|Having just caught the bus, helped by the fact that Curry was a little late herself, the next day on the bus down to Te Anau was a bit of a struggle, but helped hugely by yet more incredible scenery. I can't really say too much more about it apart from that I hope my photos can do it justice. Once we had all tucked in to an excellent pie from the local bakery, we were off to Milford Sound with the road winding through ever higher and more dramatic mountains and scenery. Eventually we are confronted by a wall of rock and ice with a small one way passage, the Homer Pass, heading through the mountain - made by pick axes and dynamite we were told.
Once on the other side of quite an eerie tunnel we got to the sound. Avoiding the plague of sandflies everywhere, we boarded one of the unfortunately touristy boats to do the 2hour sail around the fjord. The boat headed right out into the middle of the water, with huge mountains plunging down on every side, almost vertically straight into the sea. Waterfalls trickling and pouring down from many parts, ominous clouds overhead. Truly awe-inspiring.
Went out into the sea briefly, and saw some dolphins jumping along nearby. You don't have to go far out before the entrance to the Sound becomes almost completely hidden, which was why it took so long to discover it originally. Coming back in hugging the other side the boat pulls right up and under a waterfall to soak everyone standing on the bow, me included.

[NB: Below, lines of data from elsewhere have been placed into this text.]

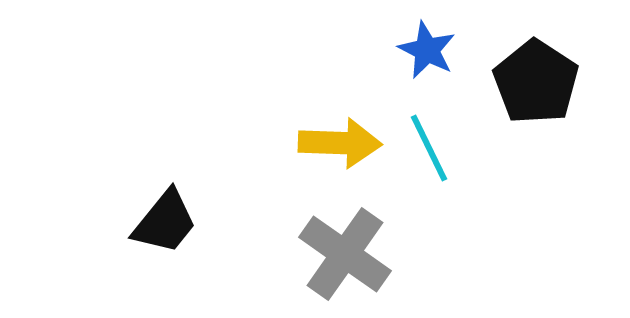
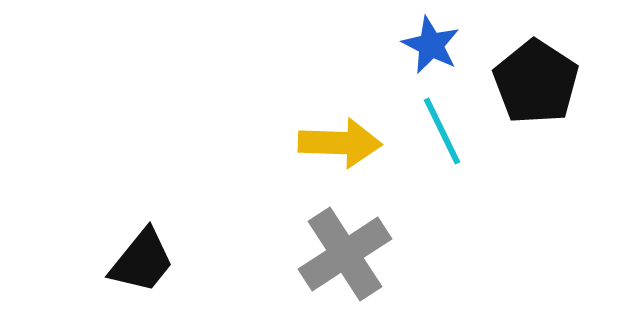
blue star: moved 4 px right, 5 px up
cyan line: moved 13 px right, 17 px up
black trapezoid: moved 23 px left, 39 px down
gray cross: rotated 22 degrees clockwise
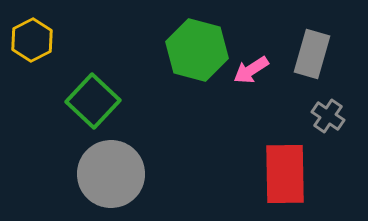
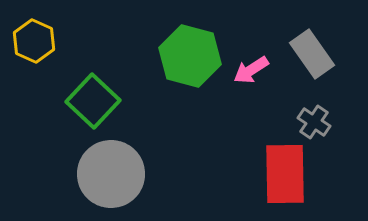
yellow hexagon: moved 2 px right, 1 px down; rotated 9 degrees counterclockwise
green hexagon: moved 7 px left, 6 px down
gray rectangle: rotated 51 degrees counterclockwise
gray cross: moved 14 px left, 6 px down
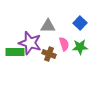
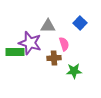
green star: moved 6 px left, 24 px down
brown cross: moved 5 px right, 4 px down; rotated 24 degrees counterclockwise
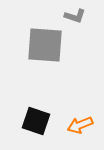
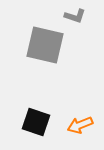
gray square: rotated 9 degrees clockwise
black square: moved 1 px down
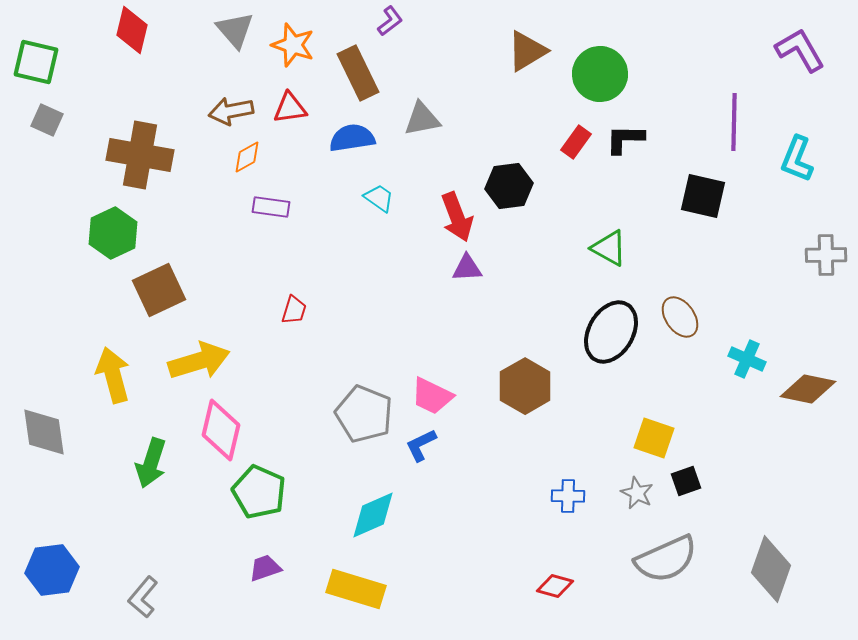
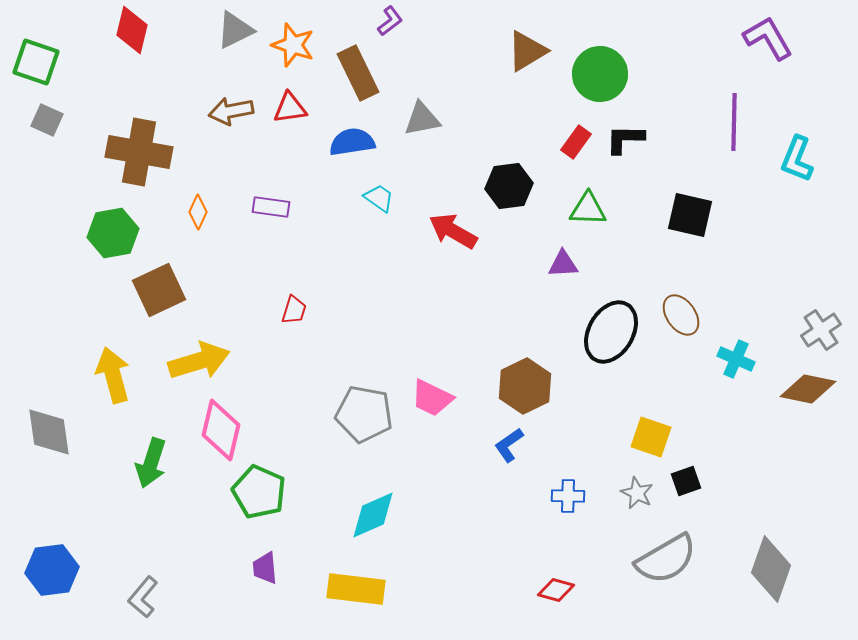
gray triangle at (235, 30): rotated 45 degrees clockwise
purple L-shape at (800, 50): moved 32 px left, 12 px up
green square at (36, 62): rotated 6 degrees clockwise
blue semicircle at (352, 138): moved 4 px down
brown cross at (140, 155): moved 1 px left, 3 px up
orange diamond at (247, 157): moved 49 px left, 55 px down; rotated 36 degrees counterclockwise
black square at (703, 196): moved 13 px left, 19 px down
red arrow at (457, 217): moved 4 px left, 14 px down; rotated 141 degrees clockwise
green hexagon at (113, 233): rotated 15 degrees clockwise
green triangle at (609, 248): moved 21 px left, 39 px up; rotated 27 degrees counterclockwise
gray cross at (826, 255): moved 5 px left, 75 px down; rotated 33 degrees counterclockwise
purple triangle at (467, 268): moved 96 px right, 4 px up
brown ellipse at (680, 317): moved 1 px right, 2 px up
cyan cross at (747, 359): moved 11 px left
brown hexagon at (525, 386): rotated 4 degrees clockwise
pink trapezoid at (432, 396): moved 2 px down
gray pentagon at (364, 414): rotated 12 degrees counterclockwise
gray diamond at (44, 432): moved 5 px right
yellow square at (654, 438): moved 3 px left, 1 px up
blue L-shape at (421, 445): moved 88 px right; rotated 9 degrees counterclockwise
gray semicircle at (666, 559): rotated 6 degrees counterclockwise
purple trapezoid at (265, 568): rotated 76 degrees counterclockwise
red diamond at (555, 586): moved 1 px right, 4 px down
yellow rectangle at (356, 589): rotated 10 degrees counterclockwise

Its a shame that so many boats are constantly going around the Sound, but I guess in some ways seeing other boats does give you a really good idea of the scale of the place. Whatever day you go though, Milford Sound cannot fail to impress.
Journey back again through the mountains and back to Te Anau where the hostel has single rooms for everyone which is an unbelievably welcome change to the normal overpopulated dorms of every other hostel. Apart from a few noises through some paper thin walls from next door, an excellent nights sleep, sorely needed.